The year 1963 was an exceptional moment for the consolidation of discourses surrounding pan-Malayan political imaginations. In January 1963, Philippine Vice President Emmanuel Pelaez went to London and met with officials of the United Kingdom to discuss claims to Sabah, which was then part of the British colony. In August 1963, Maphilindo, a pan-Malayan regional confederation composed of then Malaya, the Philippines, and Indonesia, was formalized. The confederation proved short-lived and was dissolved after a month after Indonesian President Sukarno declared his resistance against the establishment of the Federation of Malaysia through Konfrontasi, a policy that aimed to “crush Malaysia” by January 1964. Sukarno viewed this development as a strategic neo-colonial ploy by the British to ensure their influence in the region.  In December 1963, after a trip to the United States for the memorial of John F. Kennedy, Philippine President Diosdado Macapagal visited Libya, Tanganyika (part of present day Tanzania), Madagascar, and Kenya as a gesture of goodwill  for the continent’s newly sovereign states and a strategy to field for votes should the Philippine claim to Sabah prosper in the tribunal of the United Nations.
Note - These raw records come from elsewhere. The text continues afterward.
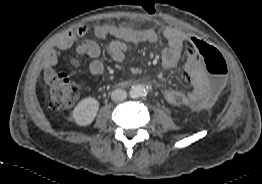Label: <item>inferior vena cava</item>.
Instances as JSON below:
<instances>
[{
  "mask_svg": "<svg viewBox=\"0 0 262 184\" xmlns=\"http://www.w3.org/2000/svg\"><path fill=\"white\" fill-rule=\"evenodd\" d=\"M126 97H127V92L123 89H115L111 93V98L115 102L122 101V100L126 99Z\"/></svg>",
  "mask_w": 262,
  "mask_h": 184,
  "instance_id": "602c4592",
  "label": "inferior vena cava"
}]
</instances>
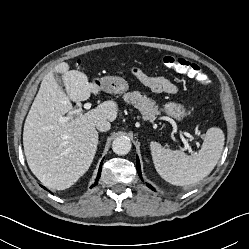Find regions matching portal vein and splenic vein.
Listing matches in <instances>:
<instances>
[{
  "mask_svg": "<svg viewBox=\"0 0 249 249\" xmlns=\"http://www.w3.org/2000/svg\"><path fill=\"white\" fill-rule=\"evenodd\" d=\"M84 108H85L86 110L90 109V108H91V103H86V104L84 105ZM82 113H83V110H82V109H77V110H75V111H73V112H70L69 115L64 116V117H61V118L59 119V122L64 123V122L70 121V120L73 119V116H79V115H82ZM183 134H184L185 136H187V137L190 139V141H192V140L195 139V138H194L191 134H189V133L184 132ZM183 142H184V144H185V149H188L189 152L193 153V151H192L191 148L189 147L187 141H186V140H183ZM196 144H198V142H196Z\"/></svg>",
  "mask_w": 249,
  "mask_h": 249,
  "instance_id": "18ae733b",
  "label": "portal vein and splenic vein"
}]
</instances>
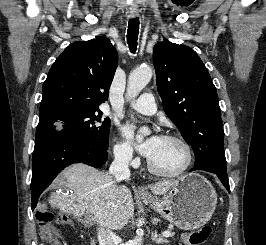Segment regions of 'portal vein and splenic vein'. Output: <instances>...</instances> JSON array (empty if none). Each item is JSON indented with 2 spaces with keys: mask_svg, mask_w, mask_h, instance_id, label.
Returning <instances> with one entry per match:
<instances>
[{
  "mask_svg": "<svg viewBox=\"0 0 266 245\" xmlns=\"http://www.w3.org/2000/svg\"><path fill=\"white\" fill-rule=\"evenodd\" d=\"M163 237H171L172 233L171 231H164V233H162Z\"/></svg>",
  "mask_w": 266,
  "mask_h": 245,
  "instance_id": "18ae733b",
  "label": "portal vein and splenic vein"
}]
</instances>
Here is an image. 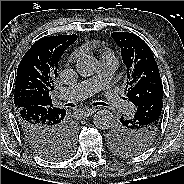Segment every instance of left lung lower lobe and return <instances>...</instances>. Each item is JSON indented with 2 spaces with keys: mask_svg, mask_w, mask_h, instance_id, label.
<instances>
[{
  "mask_svg": "<svg viewBox=\"0 0 184 184\" xmlns=\"http://www.w3.org/2000/svg\"><path fill=\"white\" fill-rule=\"evenodd\" d=\"M162 99L163 98H157L156 100L151 99V101H146L138 105L134 117L132 119H127L126 121L135 120L136 122L142 124L144 122H150V120L157 118V116L161 114L162 111Z\"/></svg>",
  "mask_w": 184,
  "mask_h": 184,
  "instance_id": "1",
  "label": "left lung lower lobe"
}]
</instances>
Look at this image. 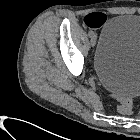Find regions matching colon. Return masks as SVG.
Returning <instances> with one entry per match:
<instances>
[{"instance_id":"obj_1","label":"colon","mask_w":140,"mask_h":140,"mask_svg":"<svg viewBox=\"0 0 140 140\" xmlns=\"http://www.w3.org/2000/svg\"><path fill=\"white\" fill-rule=\"evenodd\" d=\"M114 99L117 111L124 115H129L133 111V103L129 98H124L116 95H112Z\"/></svg>"}]
</instances>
These moments sketch out the intricate entanglements of claims to pan-Malayan solidarity in the context of neo-colonial anxieties and geopolitical pressures. An editorial written by Jose Ma. Sison, founder of the Communist Party of the Philippines, reviews the rhetorics that inform the establishment of Maphilindo. Titled “MAPHILINDO: Afro-Asian or Anglo-American?” and published in the Far East Reporter: Some Background on United States in South East Asia: Maphilindo in 1965, the essay annotates the stakes of each party in the success of a Malayan confederation. For Sison, Maphilindo had the possibility of becoming an Afro-Asian anti-imperialist instrument or an Anglo-American method to force Indonesia into a trap with two Anglo-American client nations (the Philippines and Malaysia) effectively dampening its non-aligned and anti-imperial leverage.